### DATASET EXTRACT
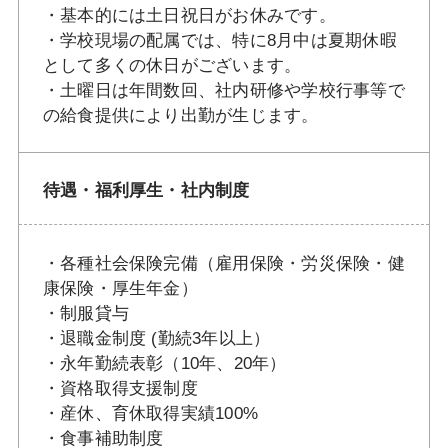
・基本的には土日祝日がお休みです。
・学校現場の配属では、特に8月中は夏期休暇
として多くの休日がございます。
・土曜日は年間数回、社内研修や学校行事等で
の給食提供により出勤が生じます。
待遇・福利厚生・社内制度
・各種社会保険完備（雇用保険・労災保険・健
康保険・厚生年金）
・制服貸与
・退職金制度 (勤続3年以上）
・永年勤続表彰（10年、20年）
・資格取得支援制度
・産休、育休取得実績100%
・食事補助制度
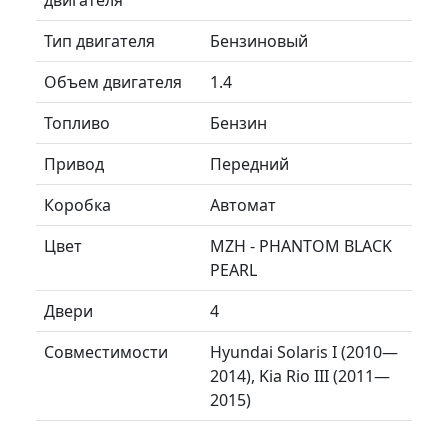
Тип двигателя
Бензиновый
Объем двигателя
1.4
Топливо
Бензин
Привод
Передний
Коробка
Автомат
Цвет
MZH - PHANTOM BLACK
PEARL
Двери
4
Совместимости
Hyundai Solaris I (2010—
2014), Kia Rio III (2011—
2015)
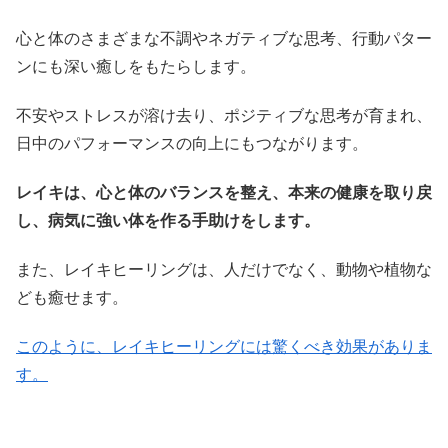
心と体のさまざまな不調やネガティブな思考、行動パター
ンにも深い癒しをもたらします。
不安やストレスが溶け去り、ポジティブな思考が育まれ、
日中のパフォーマンスの向上にもつながります。
レイキは、心と体のバランスを整え、本来の健康を取り戻
し、病気に強い体を作る手助けをします。
また、レイキヒーリングは、人だけでなく、動物や植物な
ども癒せます。
このように、レイキヒーリングには驚くべき効果がありま
す。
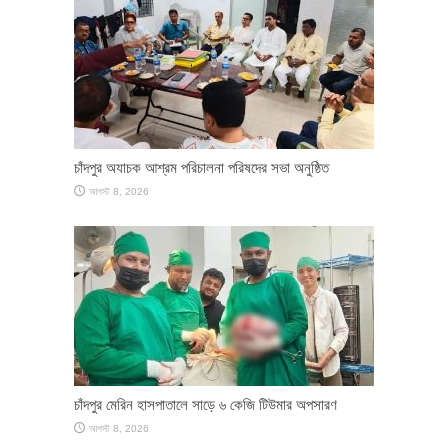
চাঁদপুর অযাচক আশ্রম পরিচালনা পরিষদের সভা অনুষ্ঠিত
আগস্ট 8, 2026
চাঁদপুর মেরিন হাসপাতালে সাড়ে ৬ কেজি টিউমার অপসারণ
আগস্ট 8, 2026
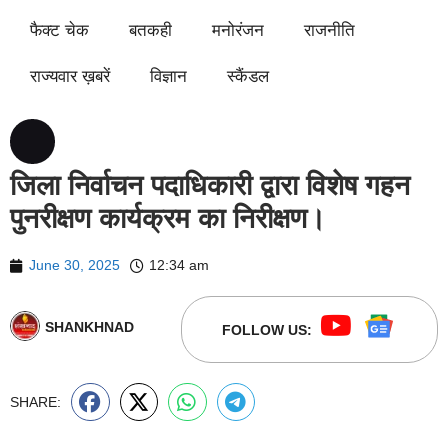
फैक्ट चेक
बतकही
मनोरंजन
राजनीति
राज्यवार ख़बरें
विज्ञान
स्कैंडल
जिला निर्वाचन पदाधिकारी द्वारा विशेष गहन
पुनरीक्षण कार्यक्रम का निरीक्षण।
June 30, 2025
12:34 am
SHANKHNAD
FOLLOW US:
SHARE:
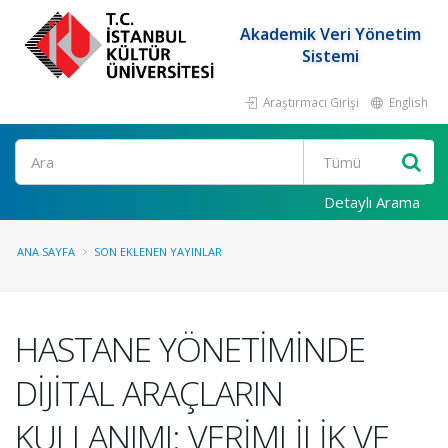
Akademik Veri Yönetim
Sistemi
Araştırmacı Girişi
English
Ara
Detaylı Arama
ANA SAYFA
SON EKLENEN YAYINLAR
HASTANE YÖNETİMİNDE
DİJİTAL ARAÇLARIN
KULLANIMI: VERİMLİLİK VE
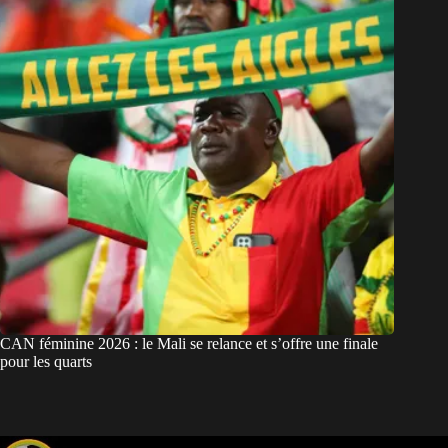
CAN féminine 2026 : le Mali se relance et s’offre une finale
pour les quarts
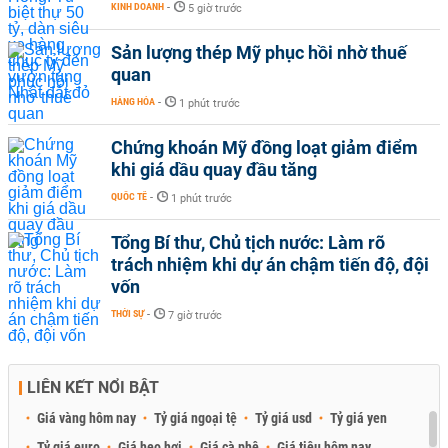
KINH DOANH
-
5 giờ trước
Sản lượng thép Mỹ phục hồi nhờ thuế
quan
HÀNG HÓA
-
1 phút trước
Chứng khoán Mỹ đồng loạt giảm điểm
khi giá dầu quay đầu tăng
QUỐC TẾ
-
1 phút trước
Tổng Bí thư, Chủ tịch nước: Làm rõ
trách nhiệm khi dự án chậm tiến độ, đội
vốn
THỜI SỰ
-
7 giờ trước
LIÊN KẾT NỔI BẬT
Giá vàng hôm nay
Tỷ giá ngoại tệ
Tỷ giá usd
Tỷ giá yen
Tỷ giá euro
Giá heo hơi
Giá cà phê
Giá tiêu hôm nay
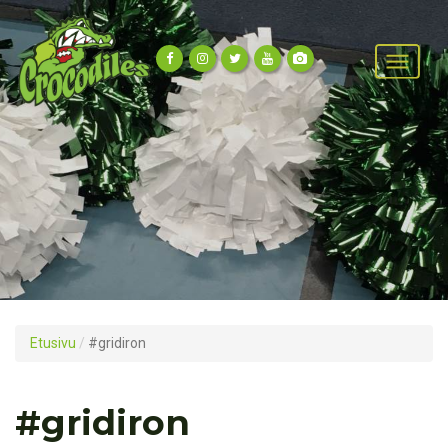
Etusivu
/
#gridiron
#gridiron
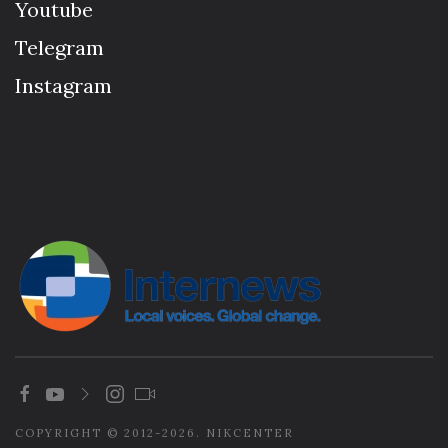
Youtube
Telegram
Instagram
COPYRIGHT © 2012-2026. NIKCENTER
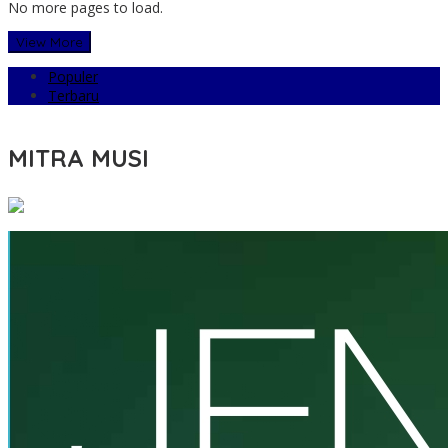
No more pages to load.
View More
Populer
Terbaru
MITRA MUSI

### EXERCISE DESCRIPTION
Each line carrying the string "trước" should be copied out from the entries.

### RESULT OF THE EXERCISE
5 giờ trước
1 phút trước
1 phút trước
7 giờ trước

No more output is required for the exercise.